ATHENS — Turns out, Kirby Smart was thinking about turning around the Georgia program 19 years ago.
“I’d like to think that this is the turning point for the Georgia program,” said Smart, then a junior safety for the Bulldogs. “Hopefully we can build on this win and not let it go to our heads.”
That was one of Smart’s comments after Georgia defeated No. 6 Florida 37-17 in 1997. And Smart played a very large role in the Bulldogs pulling off the upset. He had two interceptions in the game. He also had two interceptions the previous week against Kentucky and in another game earlier in the season.
Yes, Smart was a pretty decent football player.
Right now, everybody is trying to figure out how good of a head coach is. The jury is still out seven games into his first campaign as at the helm of the Georgia program. The Bulldogs are 4-3 (2-3 SEC) and are 7.5-point underdogs to No. 14 Florida as Smart makes a return to Jacksonville on Saturday.
But that’s nothing compared to the outlook for the Bulldogs on Nov. 1, 1997. Florida was favored by 20 points that Saturday.
Smart remembers it well, though he was reluctant to talk a lot about it as he readies his team to play this year’s game.
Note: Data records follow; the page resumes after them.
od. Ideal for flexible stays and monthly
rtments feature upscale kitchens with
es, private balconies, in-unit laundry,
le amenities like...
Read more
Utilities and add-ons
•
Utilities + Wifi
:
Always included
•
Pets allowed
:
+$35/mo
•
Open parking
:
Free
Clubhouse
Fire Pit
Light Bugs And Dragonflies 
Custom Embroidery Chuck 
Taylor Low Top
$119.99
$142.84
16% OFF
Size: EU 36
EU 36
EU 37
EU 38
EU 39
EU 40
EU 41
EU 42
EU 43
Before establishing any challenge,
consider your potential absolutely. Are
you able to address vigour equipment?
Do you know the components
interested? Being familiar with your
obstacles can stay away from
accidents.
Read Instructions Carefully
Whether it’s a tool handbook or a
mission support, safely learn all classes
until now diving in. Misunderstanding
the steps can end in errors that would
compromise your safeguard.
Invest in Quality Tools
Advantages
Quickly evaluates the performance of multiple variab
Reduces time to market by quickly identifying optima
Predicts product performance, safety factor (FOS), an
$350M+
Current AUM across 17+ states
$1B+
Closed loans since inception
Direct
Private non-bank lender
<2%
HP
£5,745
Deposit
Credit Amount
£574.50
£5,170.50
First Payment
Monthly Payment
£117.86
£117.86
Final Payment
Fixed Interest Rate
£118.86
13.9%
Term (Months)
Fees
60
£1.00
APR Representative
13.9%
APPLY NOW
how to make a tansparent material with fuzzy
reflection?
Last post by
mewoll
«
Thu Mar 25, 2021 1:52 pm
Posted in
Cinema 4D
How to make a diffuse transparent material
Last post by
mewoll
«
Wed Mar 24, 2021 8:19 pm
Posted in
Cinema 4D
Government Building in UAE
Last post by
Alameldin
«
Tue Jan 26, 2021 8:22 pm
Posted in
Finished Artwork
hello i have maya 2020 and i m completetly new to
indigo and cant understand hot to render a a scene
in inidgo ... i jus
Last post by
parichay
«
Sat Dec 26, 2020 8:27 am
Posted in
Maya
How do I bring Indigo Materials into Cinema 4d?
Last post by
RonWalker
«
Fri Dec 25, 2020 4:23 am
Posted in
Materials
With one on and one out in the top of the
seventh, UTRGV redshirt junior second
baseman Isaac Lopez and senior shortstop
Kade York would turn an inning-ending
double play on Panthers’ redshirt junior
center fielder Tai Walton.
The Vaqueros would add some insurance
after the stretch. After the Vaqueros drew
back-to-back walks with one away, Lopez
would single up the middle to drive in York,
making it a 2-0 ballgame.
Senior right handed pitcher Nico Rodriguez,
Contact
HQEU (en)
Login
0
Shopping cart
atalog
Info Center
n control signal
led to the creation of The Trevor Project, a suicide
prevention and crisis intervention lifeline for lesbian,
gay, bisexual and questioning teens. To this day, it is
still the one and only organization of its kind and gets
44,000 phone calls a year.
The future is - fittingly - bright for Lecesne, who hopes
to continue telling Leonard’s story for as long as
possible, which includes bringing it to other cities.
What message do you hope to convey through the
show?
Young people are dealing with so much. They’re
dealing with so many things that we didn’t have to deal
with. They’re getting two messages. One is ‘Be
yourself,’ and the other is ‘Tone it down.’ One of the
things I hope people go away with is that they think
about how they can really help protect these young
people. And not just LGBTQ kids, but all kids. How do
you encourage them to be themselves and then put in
“Nobody expected or gave us a chance in that game,” said Smart, who was redshirted while attending UGA on a football scholarship from 1994-98. “I don’t know what we were underdog wise, but we were able to run the ball, control the line of scrimmage and they had some turnovers and it opened some things up. I think they also had some injuries that day. They had some guys beat up, and Robert (Edwards) and those guys ran the ball well.”
Indeed, Edwards tied his own school record with four touchdowns on 26-for-124 yards rushing. In addition to the two picks, Smart had four tackles and two pass breakups. Also recording interceptions in the game were Champ Bailey and Larry Mann. The pass-oriented Gators didn’t have a TD pass that day.
Said the 20-year-old Smart: “We made up our minds early in the week that we were going to slow them down. … I don’t think we will let it go to our heads though because we’ve got great senior leadership.”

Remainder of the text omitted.